Ruth Handler, Barbie’s creator, didn’t set out to make a doll for her daughter Barbara. Nor did she set out to free women of the world from The Patriarchy, or enslave them in it.

Ruth was an entrepreneurial business woman who started a furniture business named Mattel in the late 1930s. Mattel started making toy furniture when WWII depressed the real furniture market. Then it transitioned to becoming a toy manufacturer to ride the post-war baby boom.

As our Moment in Time indicates, Barbie was launched by Mattel in 1959 as the first adult doll in North America. It was an instant success. This was Stereotypical Barbie [3], all on her own, with a one-piece swim suit and nothing else.

The Evolving Barbie

Curiously, Barbie was launched just a year before the birth control pill and just as the 1960s—the decade of the civil rights movement and second-wave feminism—got underway. It is reported that Ruth was very directive in Barbie brand development from inception until her retirement in 1974. So it was her who created the massive serially-released wardrobe and props. This was to grow the brand and make money. It was also Ruth that created Astronaut Barbie and many of the others that told young girls they were part of the American Dream too. As well as good marketing, this was Ruth’s helping hand to the social movements of the time.

Barbie’s Mixed Messages

There were small ones:

  • Midge had the audacity to get pregnant (guess she didn’t have access to that new birth control pill) and was discontinued
  • Growing-Boobs Skipper, also discontinued
  • Sugar Daddy Ken – hard to imagine Ruth would have been behind this one—thankfully discontinued

And then there’s the big one: Barbie was never in a long-term relationship with a man (it’s been on-again/off-again with Ken since 1961), she was never married and she never had children. The 92% of American girls 3-12 years-of-age who owned a Barbie [4] may have missed the message that if you want to be Astronaut/Firefighter/President Barbie, it’s going to be a lot harder if you also want children. Or heaven forbid, a significant other of the opposite gender.

The Real Barbie

Obviously, Ruth Handler is the Real Barbie. It’s just that she looked more like Rhea Perlman than Margot Robbie. She was a hugely successful, self-made business woman when most American women were happily (or otherwise) stuck in the ‘Leave It to Beaver’ world. [5] She even had a Just Ken for a husband, though he didn’t look like Ryan Gosling.

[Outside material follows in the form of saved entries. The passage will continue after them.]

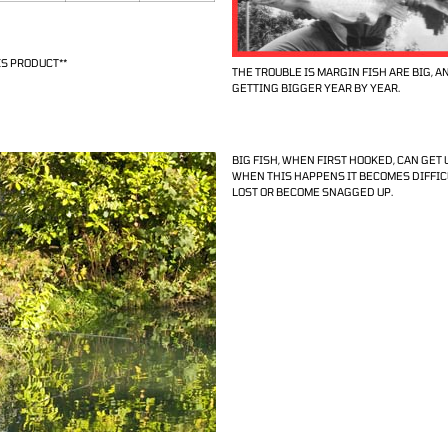
S PRODUCT**
THE TROUBLE IS MARGIN FISH ARE BIG, A
GETTING BIGGER YEAR BY YEAR.
BIG FISH, WHEN FIRST HOOKED, CAN GET U
WHEN THIS HAPPENS IT BECOMES DIFFICU
LOST OR BECOME SNAGGED UP.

Her real message was basically the same as her character’s at the end of Barbie the Movie and had it been heeded at the time, would have helped prevent today’s  need for Gloria’s/America Ferrera’s now-iconic speech:

Go for it girls. You can be more than you think, but it’s almost impossible to be everything. Life can be wonderful, but it isn’t easy, even if you’re Barbie.”

Ruth Handler with Barbie circa 1974

The Other Big Mixed Message

In Barbie the Movie, the Mattel executive team gets rehabilitated in Barbie Land and decides that Ordinary Barbie would be a big commercial success.

She would not. Humans aspire to beauty and greatness. Great marketing acknowledges this.

As a society, we need to keep fiction separate from reality and we need to either emphasise greatness over beauty or evolve our definition of beauty. Others have recognised this, including brands like Mattel and Dove, but there’s clearly inertia on this needed change in our collective thinking.

Ruth Handler was beautiful.end-of-post-symbol

Notes and references:

  1. © 1959-2024, Mattel, Inc.
  2. © 2023, Mattel Films.
  3. This is how Barbie defines herself in Barbie the Movie.
  4. Barbie, Time Magazine Special Edition, 2023.
  5. For those of you who don’t know, this is Leave it to Beaver world.
  6. The caption roughly translates to: “I know that you’re definitely not looking.” Okay, not particularly funny, but this is German humour as discussed previously in MW here.